In tutti questi anni ho anche pensato a cosa avrei fatto se ti avessi incontrato: se strapparti dai tuoi genitori adottivi o parlare con loro per stabilire un accordo che mi permettesse vederti e accompagnarti, ma sempre con la condizione che tu sapessi chi sei e da dove vieni. Il dilemma sorgeva ogni volta – e sono state tante – che si presentava la possibilità che le Nonne di Plaza de Mayo ti avessero incontrato. Sorgeva in modo differente, a secondo dell’età che tu avevi quel momento.

Mi preoccupava che tu fossi troppo piccolo o piccola – o non più abbastanza piccolo o piccola – per capire perché non erano tuoi genitori chi credevi fossero i tuoi genitori e probabilmente amavi come tali. Temevo che avresti patito così una doppia ferita, un colpo d’accetta nel tessuto del tuo essere in via di maturazione. Ora però sei grande. Puoi sapere chi sei e decidere poi cosa fare con coloro a cui fosti affidato. Ci sono le Nonne, con la loro banca dati del sangue che permette determinare con precisione scientifica l’origene dei figli dei desaparecidos. La tua origine. Ora hai quasi l’età dei tuoi genitori quando furono uccisi, e presto sarai più vecchio di loro. Loro si sono fermati per sempre a 20 anni.

Sognavano di te e di un mondo più vivibile per te. Mi piacerebbe parlarti di loro, e che tu mi parlassi di te. Per riconoscere in te mio figlio, e perché tu riconosca in me quello che ho di tuo padre: siamo tutti e due orfani di lui. Per riparare in qualche modo questa lacerazione brutale, questo silenzio che la dittatura militare ha perpetrato nella carne della nostra famiglia. Per darti la tua storia, non per allontanarti da chi tu non voglia allontanarti. Ormai sei grande, come ho detto.

I sogni di Marcelo e Claudia ancora non si sono avverati. A parte tu, che sei nato e sei chissà dove e con chi. Forse hai gli occhi grigio-verdi di mio figlio, o quelli castani di sua moglie, che avevano una luce molto speciale, tenera e maliziosa. Chissà come sarai, se sei maschio. Chissà come sarai, se sei femmina. Chissà che tu possa uscire da questo mistero, per entrare in un altro: quello dell’incontro con un nonno che ti aspetta”.

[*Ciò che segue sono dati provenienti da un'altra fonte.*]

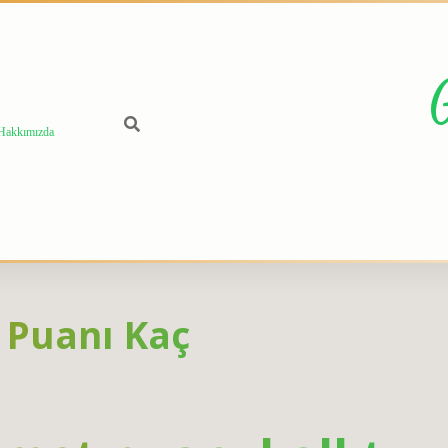
Hakkımızda
 Puanı Kaç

Nel 2000, Andrea, la nipote di Juan Gelman, fu ritrovata. Era stata data in adozione a una di quelle “famiglie per bene”, designate dai militari per allevare i figli e i nipoti degli oppositori assassinati. Dopo la verifica dell’identità, la ragazza decise di riprendere i cognomi dei suoi veri genitori, e di riavere in mano la sua storia. Ora si chiama Marìa Macarena Gelman Garcìa.

Il 25 aprile 2008, a Juan Gelman venne chiesto di depositare un messaggio nella Caja de las Letras dell’Istituto Cervantes di Madrid, la quale non sarà aperta fino all’ anno 2050. La Caja de las Letras conserva nelle sue cassette di sicurezza più di 60 lasciti che dal 2007 depositano personalità - uomini e donne – come memoria vivente della cultura della Spagna e dei paesi di lingua spagnola.